- [Task goal]:
Starting at the first line of the records below, transcribe each line exactly, ending with the line that contains "Badeværelsestilbehør (812, 222)".

----

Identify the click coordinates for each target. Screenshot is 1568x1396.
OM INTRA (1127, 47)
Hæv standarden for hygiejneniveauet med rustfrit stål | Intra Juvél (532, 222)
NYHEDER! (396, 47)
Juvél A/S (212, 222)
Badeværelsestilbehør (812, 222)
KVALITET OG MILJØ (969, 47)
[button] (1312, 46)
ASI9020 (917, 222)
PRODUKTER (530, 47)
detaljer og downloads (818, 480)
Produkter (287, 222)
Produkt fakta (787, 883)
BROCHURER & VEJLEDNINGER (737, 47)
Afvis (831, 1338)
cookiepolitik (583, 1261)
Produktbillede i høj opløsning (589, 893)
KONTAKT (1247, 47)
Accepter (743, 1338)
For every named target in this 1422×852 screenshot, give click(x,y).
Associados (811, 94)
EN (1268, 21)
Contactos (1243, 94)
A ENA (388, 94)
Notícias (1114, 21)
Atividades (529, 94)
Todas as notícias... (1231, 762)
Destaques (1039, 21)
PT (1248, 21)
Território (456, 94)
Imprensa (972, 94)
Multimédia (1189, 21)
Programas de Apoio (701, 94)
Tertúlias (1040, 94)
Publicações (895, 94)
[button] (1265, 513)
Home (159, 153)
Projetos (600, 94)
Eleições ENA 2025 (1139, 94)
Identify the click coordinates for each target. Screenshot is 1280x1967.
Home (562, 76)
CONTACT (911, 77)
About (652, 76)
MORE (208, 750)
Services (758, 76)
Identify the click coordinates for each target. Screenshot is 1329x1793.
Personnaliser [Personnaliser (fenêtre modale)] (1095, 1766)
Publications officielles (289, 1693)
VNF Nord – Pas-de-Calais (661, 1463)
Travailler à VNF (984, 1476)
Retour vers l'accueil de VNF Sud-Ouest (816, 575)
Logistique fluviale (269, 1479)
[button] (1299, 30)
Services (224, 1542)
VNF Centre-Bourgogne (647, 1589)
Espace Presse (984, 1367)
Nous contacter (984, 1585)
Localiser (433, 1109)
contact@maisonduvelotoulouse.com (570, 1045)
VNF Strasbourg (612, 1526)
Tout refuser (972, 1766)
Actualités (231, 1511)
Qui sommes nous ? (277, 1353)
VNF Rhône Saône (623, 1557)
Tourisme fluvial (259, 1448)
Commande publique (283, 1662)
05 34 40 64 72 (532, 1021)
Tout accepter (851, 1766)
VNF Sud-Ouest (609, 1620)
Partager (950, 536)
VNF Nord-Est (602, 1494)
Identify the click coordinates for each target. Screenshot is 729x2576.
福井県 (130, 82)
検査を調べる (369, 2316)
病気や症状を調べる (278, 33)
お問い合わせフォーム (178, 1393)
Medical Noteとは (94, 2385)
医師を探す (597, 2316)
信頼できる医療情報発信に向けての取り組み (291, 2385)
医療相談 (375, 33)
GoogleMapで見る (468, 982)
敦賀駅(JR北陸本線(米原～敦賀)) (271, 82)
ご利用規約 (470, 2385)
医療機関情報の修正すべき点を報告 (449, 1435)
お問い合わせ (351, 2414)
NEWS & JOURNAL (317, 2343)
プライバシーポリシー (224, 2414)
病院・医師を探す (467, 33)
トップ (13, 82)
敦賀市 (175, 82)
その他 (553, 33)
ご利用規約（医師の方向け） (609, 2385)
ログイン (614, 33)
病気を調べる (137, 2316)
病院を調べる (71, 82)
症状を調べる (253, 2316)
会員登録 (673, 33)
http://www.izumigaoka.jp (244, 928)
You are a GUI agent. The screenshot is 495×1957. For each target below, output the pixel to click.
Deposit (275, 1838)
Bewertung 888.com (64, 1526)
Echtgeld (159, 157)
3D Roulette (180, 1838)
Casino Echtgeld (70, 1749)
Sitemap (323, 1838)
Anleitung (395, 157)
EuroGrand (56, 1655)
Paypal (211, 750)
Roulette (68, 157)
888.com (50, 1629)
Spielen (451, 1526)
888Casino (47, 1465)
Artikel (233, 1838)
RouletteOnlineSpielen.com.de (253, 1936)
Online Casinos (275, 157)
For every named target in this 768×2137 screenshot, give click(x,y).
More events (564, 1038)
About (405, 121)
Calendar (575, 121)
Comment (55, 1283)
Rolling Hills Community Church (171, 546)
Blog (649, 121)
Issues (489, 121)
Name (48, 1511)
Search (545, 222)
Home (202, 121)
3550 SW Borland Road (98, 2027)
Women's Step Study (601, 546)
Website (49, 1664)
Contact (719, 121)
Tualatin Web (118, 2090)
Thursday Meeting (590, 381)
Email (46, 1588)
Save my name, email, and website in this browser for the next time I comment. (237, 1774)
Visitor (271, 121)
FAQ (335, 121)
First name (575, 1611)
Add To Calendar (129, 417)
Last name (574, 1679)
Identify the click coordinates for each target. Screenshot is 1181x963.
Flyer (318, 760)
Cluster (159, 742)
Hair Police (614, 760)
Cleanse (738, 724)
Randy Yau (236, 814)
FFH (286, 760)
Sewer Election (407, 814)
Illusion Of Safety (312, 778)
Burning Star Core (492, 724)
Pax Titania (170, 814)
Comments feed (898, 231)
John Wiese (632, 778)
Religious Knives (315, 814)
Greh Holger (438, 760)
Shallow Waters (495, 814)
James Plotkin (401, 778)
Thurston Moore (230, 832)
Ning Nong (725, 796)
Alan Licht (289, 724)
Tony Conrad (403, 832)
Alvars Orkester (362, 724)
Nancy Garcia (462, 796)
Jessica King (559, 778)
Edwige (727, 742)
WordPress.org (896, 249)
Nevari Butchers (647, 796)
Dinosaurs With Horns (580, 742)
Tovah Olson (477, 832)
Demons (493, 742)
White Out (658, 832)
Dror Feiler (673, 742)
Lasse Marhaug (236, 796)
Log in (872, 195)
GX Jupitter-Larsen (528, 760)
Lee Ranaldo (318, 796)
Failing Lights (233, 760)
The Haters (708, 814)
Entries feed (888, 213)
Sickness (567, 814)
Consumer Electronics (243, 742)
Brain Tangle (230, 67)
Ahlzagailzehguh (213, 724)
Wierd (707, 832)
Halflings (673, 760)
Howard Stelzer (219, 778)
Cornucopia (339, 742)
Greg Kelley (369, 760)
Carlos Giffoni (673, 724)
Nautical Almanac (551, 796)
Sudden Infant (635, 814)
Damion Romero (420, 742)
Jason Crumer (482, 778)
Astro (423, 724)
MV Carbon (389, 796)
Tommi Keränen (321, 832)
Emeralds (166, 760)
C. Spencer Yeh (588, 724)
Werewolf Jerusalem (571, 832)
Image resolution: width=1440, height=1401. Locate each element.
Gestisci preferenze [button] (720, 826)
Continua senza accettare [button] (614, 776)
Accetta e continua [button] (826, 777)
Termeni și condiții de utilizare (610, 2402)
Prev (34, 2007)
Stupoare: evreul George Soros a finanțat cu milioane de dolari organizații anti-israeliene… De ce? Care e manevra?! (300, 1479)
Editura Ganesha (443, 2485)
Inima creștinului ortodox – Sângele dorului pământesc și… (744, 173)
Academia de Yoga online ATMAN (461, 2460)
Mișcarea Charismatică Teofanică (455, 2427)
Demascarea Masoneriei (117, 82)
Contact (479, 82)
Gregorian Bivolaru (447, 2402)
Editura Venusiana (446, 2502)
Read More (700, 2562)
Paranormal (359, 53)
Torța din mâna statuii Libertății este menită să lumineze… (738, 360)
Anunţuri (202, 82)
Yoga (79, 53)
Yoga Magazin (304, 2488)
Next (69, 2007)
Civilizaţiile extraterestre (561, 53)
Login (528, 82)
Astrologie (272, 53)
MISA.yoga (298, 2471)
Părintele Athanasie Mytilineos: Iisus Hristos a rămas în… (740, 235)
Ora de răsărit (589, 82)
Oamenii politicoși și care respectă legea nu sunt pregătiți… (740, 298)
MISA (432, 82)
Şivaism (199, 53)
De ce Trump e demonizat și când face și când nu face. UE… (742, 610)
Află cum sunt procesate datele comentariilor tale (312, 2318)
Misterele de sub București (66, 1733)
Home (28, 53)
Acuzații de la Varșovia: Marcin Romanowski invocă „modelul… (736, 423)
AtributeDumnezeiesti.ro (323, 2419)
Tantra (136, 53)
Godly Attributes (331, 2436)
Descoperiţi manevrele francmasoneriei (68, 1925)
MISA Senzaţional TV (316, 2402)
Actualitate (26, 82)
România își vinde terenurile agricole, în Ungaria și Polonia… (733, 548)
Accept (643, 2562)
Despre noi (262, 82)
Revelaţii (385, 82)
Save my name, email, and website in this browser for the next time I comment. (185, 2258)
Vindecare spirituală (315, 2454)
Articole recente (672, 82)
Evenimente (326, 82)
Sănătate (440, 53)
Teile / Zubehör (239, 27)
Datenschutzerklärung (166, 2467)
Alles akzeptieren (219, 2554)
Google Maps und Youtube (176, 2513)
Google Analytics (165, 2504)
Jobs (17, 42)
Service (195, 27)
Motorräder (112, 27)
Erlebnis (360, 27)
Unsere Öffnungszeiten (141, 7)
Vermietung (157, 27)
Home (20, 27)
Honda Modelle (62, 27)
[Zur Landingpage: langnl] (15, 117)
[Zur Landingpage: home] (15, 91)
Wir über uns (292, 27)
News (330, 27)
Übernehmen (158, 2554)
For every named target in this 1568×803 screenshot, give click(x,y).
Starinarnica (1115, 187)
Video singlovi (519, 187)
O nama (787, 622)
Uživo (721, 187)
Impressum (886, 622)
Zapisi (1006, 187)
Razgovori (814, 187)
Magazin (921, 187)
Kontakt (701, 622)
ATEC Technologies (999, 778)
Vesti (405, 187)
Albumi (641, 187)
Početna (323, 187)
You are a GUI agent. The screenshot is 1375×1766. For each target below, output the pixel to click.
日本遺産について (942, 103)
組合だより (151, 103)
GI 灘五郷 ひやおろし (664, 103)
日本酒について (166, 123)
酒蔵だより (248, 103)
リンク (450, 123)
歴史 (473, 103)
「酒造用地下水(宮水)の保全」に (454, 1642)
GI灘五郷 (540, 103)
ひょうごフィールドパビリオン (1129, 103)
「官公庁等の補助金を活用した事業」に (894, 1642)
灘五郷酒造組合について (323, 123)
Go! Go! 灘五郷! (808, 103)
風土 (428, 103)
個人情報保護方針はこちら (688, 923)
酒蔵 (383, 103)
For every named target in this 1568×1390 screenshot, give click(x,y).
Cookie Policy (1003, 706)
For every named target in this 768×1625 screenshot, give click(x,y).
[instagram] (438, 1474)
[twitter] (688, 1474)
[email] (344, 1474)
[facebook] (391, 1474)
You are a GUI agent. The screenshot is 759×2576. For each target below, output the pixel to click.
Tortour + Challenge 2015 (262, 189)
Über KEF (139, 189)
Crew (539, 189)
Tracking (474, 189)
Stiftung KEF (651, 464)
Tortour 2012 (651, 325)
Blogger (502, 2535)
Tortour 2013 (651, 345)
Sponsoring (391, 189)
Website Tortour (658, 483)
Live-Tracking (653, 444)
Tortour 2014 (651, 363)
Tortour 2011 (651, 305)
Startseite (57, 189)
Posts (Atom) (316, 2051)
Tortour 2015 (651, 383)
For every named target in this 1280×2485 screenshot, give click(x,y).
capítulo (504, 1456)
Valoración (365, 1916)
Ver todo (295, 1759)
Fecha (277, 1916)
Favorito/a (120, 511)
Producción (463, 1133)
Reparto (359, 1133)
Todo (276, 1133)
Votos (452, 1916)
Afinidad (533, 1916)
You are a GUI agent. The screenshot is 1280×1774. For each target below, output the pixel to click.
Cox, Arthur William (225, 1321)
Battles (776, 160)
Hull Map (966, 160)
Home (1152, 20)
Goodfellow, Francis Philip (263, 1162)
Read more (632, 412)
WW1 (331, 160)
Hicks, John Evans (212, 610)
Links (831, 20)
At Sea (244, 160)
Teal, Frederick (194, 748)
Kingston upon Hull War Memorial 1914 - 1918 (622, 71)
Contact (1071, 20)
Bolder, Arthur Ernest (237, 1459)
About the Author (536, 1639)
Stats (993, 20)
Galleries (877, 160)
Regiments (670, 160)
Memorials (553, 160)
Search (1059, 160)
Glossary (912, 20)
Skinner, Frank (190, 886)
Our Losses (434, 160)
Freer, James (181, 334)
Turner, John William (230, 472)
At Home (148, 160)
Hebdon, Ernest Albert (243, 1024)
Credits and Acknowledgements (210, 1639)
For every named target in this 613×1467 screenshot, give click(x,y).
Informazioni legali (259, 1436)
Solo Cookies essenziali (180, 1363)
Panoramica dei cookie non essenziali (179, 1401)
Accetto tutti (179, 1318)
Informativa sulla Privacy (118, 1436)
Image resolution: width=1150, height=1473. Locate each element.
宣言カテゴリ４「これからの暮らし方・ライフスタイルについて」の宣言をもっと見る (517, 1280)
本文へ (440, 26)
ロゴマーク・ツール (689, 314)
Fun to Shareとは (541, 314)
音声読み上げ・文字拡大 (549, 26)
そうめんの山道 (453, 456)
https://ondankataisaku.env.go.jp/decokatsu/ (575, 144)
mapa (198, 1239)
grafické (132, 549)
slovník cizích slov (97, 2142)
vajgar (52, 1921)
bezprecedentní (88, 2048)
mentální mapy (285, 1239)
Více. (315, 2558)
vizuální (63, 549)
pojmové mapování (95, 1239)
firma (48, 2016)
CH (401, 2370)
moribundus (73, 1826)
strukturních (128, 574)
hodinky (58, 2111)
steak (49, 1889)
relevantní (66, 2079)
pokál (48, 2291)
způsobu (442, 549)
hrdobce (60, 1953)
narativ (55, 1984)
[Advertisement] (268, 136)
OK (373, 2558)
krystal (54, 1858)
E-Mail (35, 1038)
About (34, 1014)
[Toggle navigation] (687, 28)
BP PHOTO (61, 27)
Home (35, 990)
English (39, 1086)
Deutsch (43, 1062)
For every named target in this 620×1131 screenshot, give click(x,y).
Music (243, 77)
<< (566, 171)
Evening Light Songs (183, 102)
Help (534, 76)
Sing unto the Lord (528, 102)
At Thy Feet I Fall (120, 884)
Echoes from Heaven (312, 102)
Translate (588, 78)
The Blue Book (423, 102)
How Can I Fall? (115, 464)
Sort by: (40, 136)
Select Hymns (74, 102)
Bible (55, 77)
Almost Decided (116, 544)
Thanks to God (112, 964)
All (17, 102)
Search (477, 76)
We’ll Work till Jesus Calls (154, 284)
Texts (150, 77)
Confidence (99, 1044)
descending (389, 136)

----

- [Reply]:
Identify the click coordinates for each target. Screenshot is 1568x1396.
OM INTRA (1127, 47)
Hæv standarden for hygiejneniveauet med rustfrit stål | Intra Juvél (532, 222)
NYHEDER! (396, 47)
Juvél A/S (212, 222)
Badeværelsestilbehør (812, 222)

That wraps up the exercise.